Inhibition of nitrite formation

S. palmetto inhibited the NO liberation from SNP through its effect as nitric oxide radical scavenger. NO radical scavenging activity was much higher in the crude alcoholic extract of berries, with 72.51±1.50% at 1000 μg/ml in comparison with 60.43±1.20% in leaves extract at1000 μg/ ml. Fractionation crude berries extract into ethyl acetate and butanol did not increase NO radical scavenging significantly (P<0.05) ([Figure 3]a). The IC50 of NO radical scavenging of S. palmetto extracts ranged between 338.13±8.05 μg/ml for leaves alcoholic extract and 47.15±2.03 μg/ml for ethyl acetate fraction, compared with IC50 of vitamin C and BHT (53.39±2.29 and 53.20±2.80 μg/ml, respectively) (data in [Table 1]).

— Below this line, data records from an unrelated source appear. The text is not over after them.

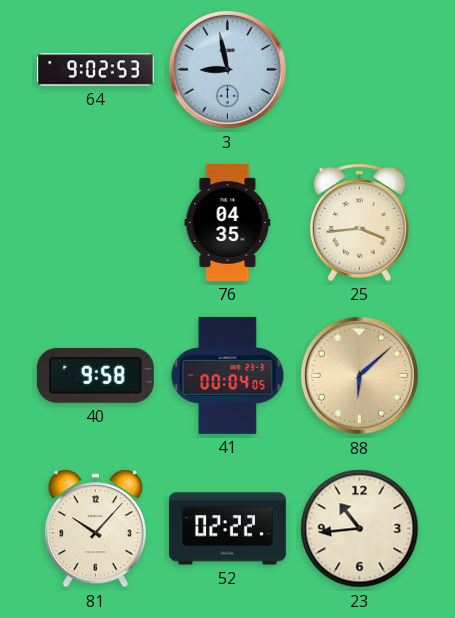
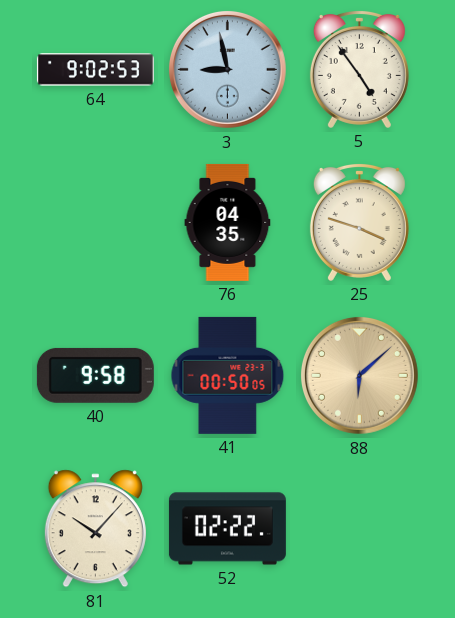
5: none -> 4:54
25: 3:44 -> 3:48
41: 00:04 -> 00:50
23: 10:44 -> none
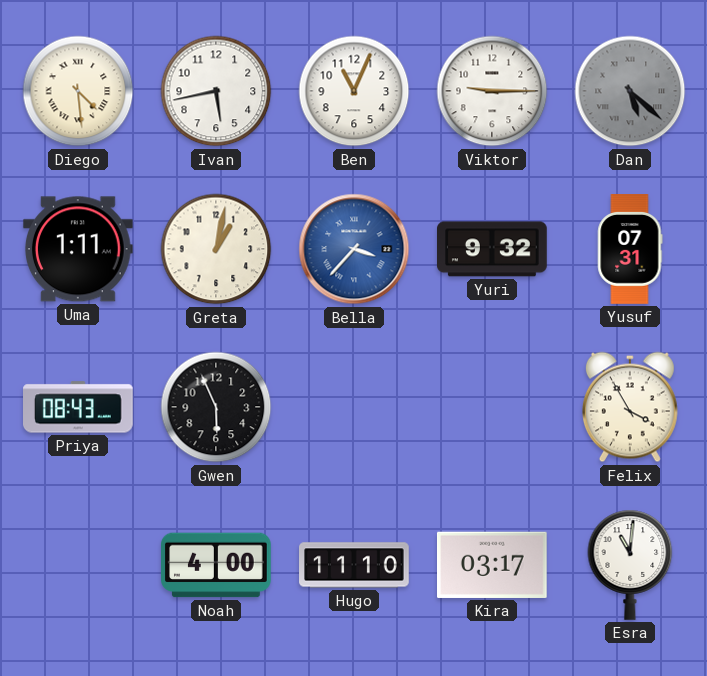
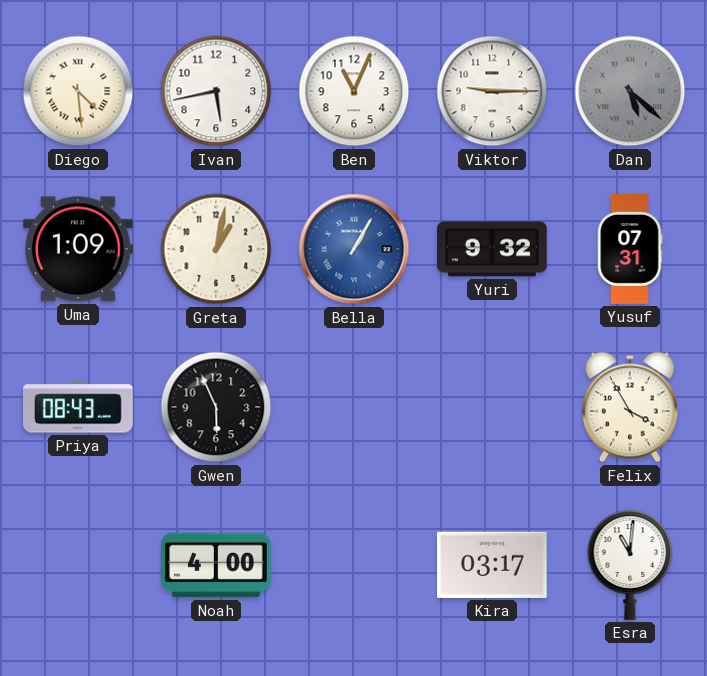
Uma: 1:11 -> 1:09
Bella: 3:37 -> 1:05
Hugo: 11:10 -> none
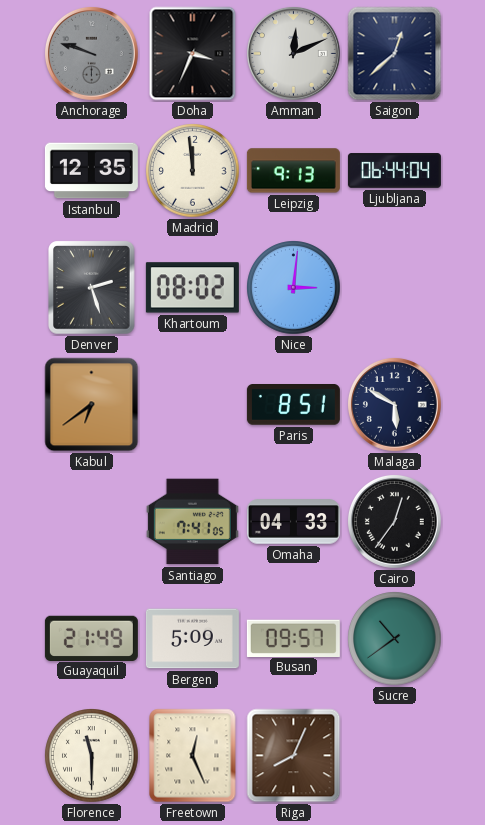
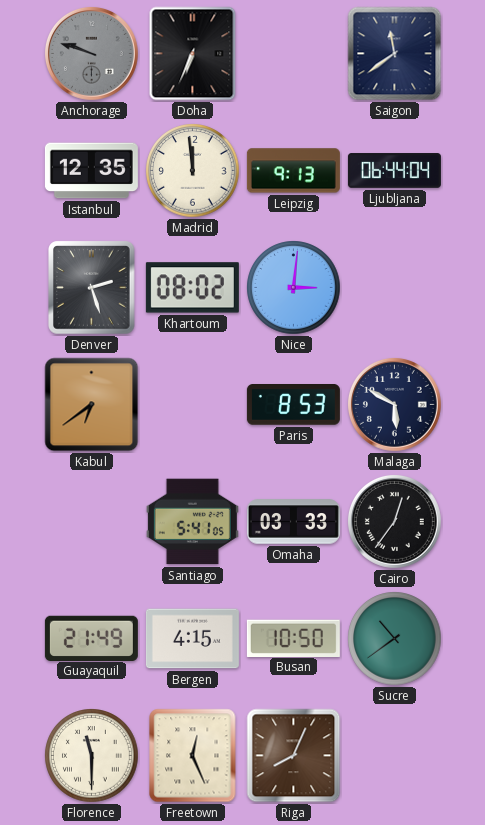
Doha: 3:34 -> 6:34
Amman: 12:11 -> none
Saigon: 12:38 -> 11:39
Paris: 8:51 -> 8:53
Santiago: 7:41 -> 5:41
Omaha: 04:33 -> 03:33
Bergen: 5:09 -> 4:15
Busan: 09:57 -> 10:50
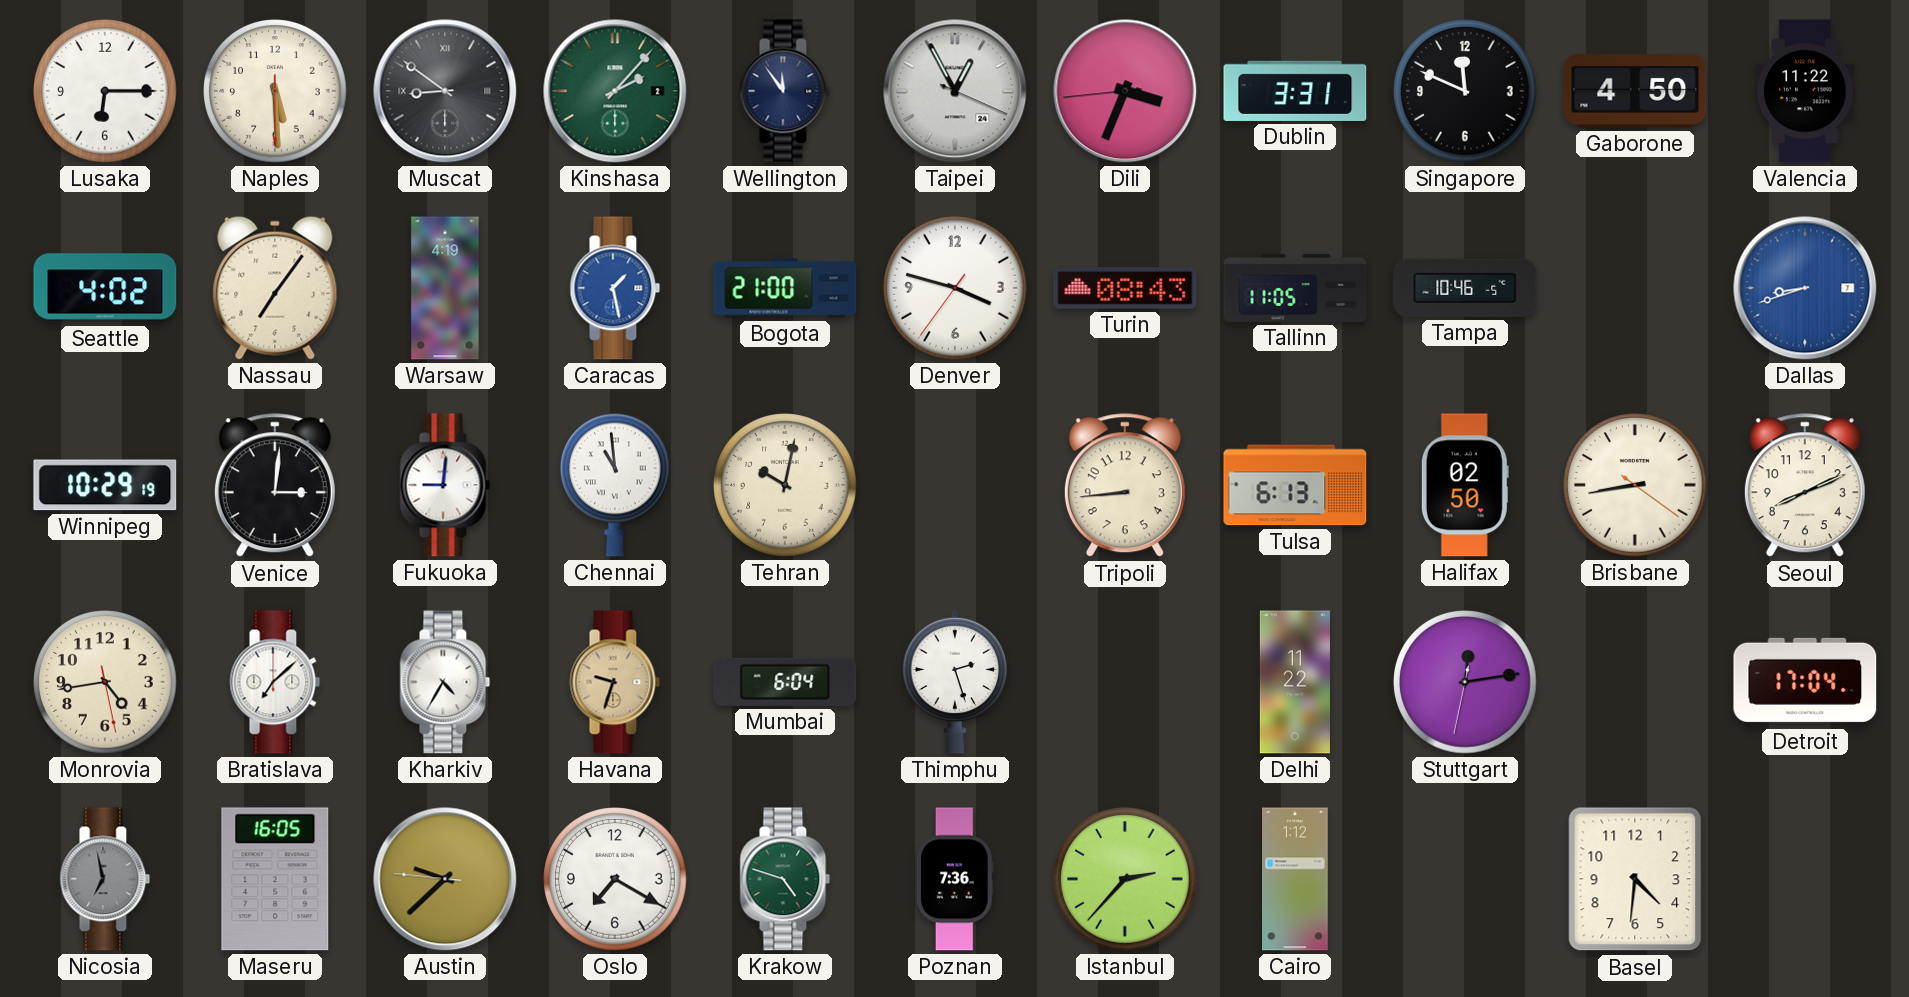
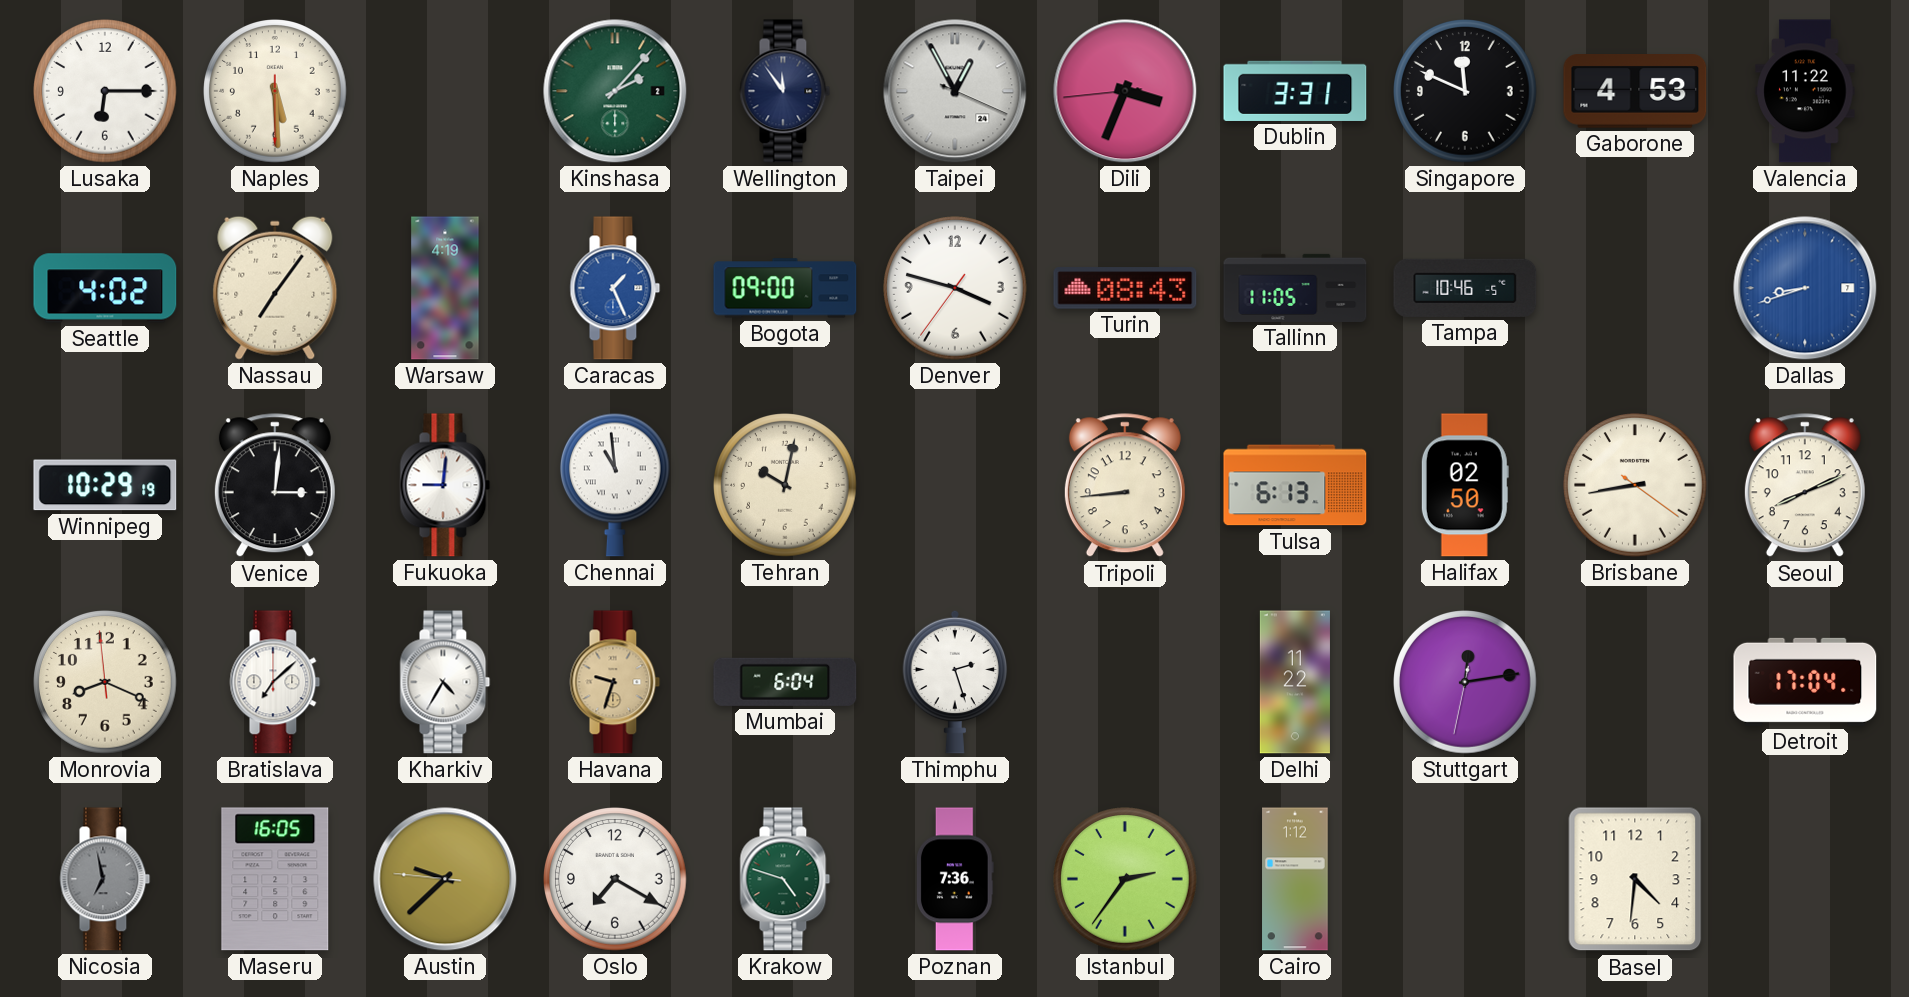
Muscat: 8:51 -> none
Gaborone: 4:50 -> 4:53
Caracas: 1:28 -> 1:26
Bogota: 21:00 -> 09:00
Monrovia: 4:43 -> 8:18
Istanbul: 2:37 -> 2:36
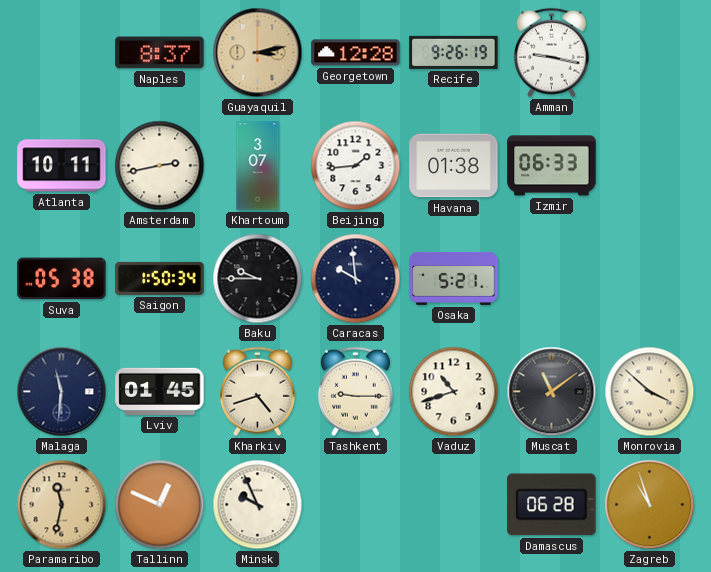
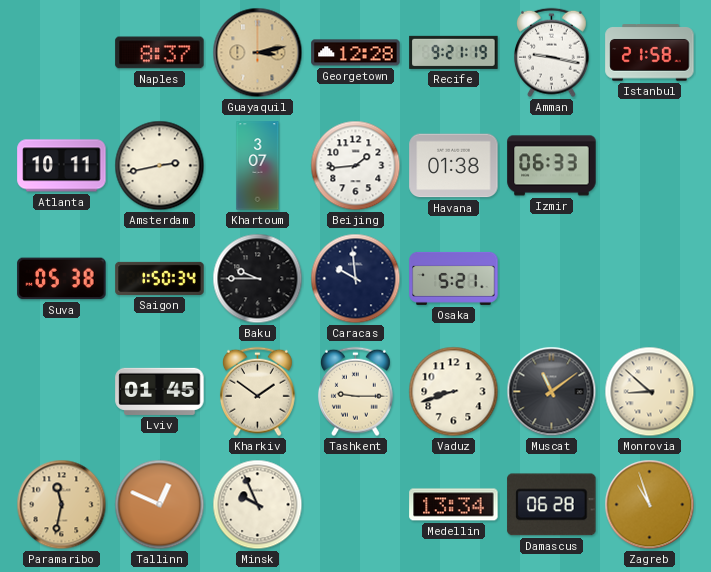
Recife: 9:26 -> 9:21
Istanbul: none -> 21:58
Malaga: 11:31 -> none
Kharkiv: 4:42 -> 1:51
Vaduz: 10:42 -> 8:42
Monrovia: 3:52 -> 8:52
Medellin: none -> 13:34
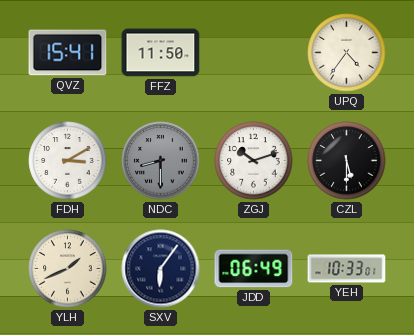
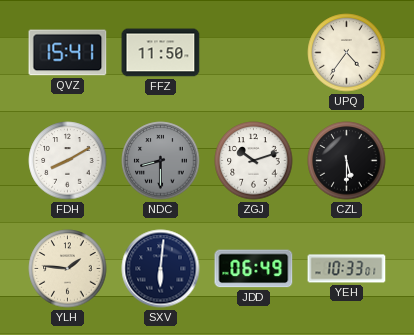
FDH: 3:10 -> 8:10
YLH: 1:41 -> 1:46
SXV: 6:06 -> 6:01
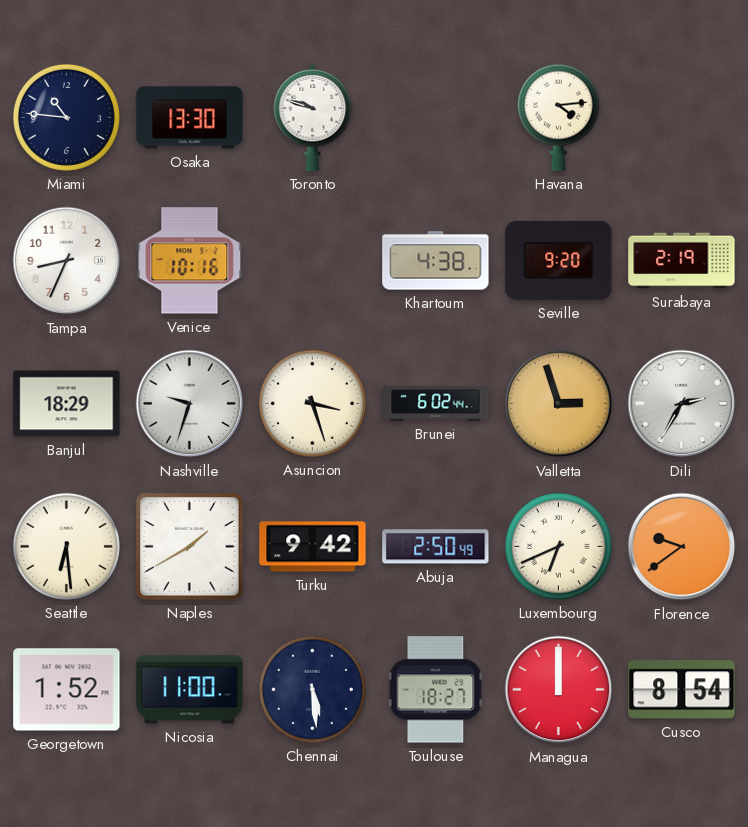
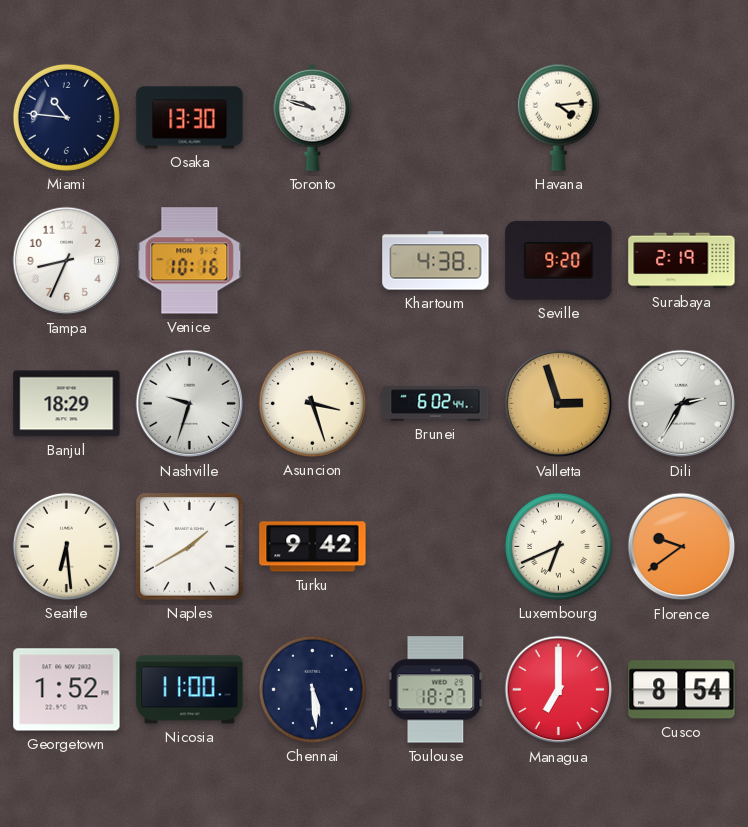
Abuja: 2:50 -> none
Managua: 12:00 -> 7:00
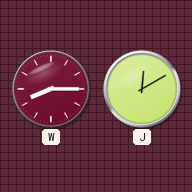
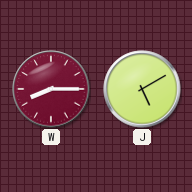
J: 12:10 -> 5:10
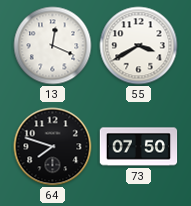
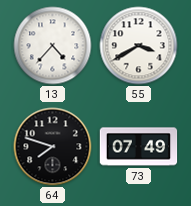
13: 12:19 -> 4:37
73: 07:50 -> 07:49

Figure 3 NO scavenging (part A) and lipid peroxidation (part B) activities of Sabal palmetto leaves and berries crude alcoholic extracts as well as ethyl acetate and butanol fractions of berries at different concentrations (50–1000 µg/ml) compared with standard materials, vitamin C and BHT (BHT: butylated hydroxytoluene). Data are presented as mean±SE. One-way analysis of variance was used for data analysis (n=3, P<0.05). Data are followed with small letter; a, means significant difference with vitamin C; b, means significant difference with BHT.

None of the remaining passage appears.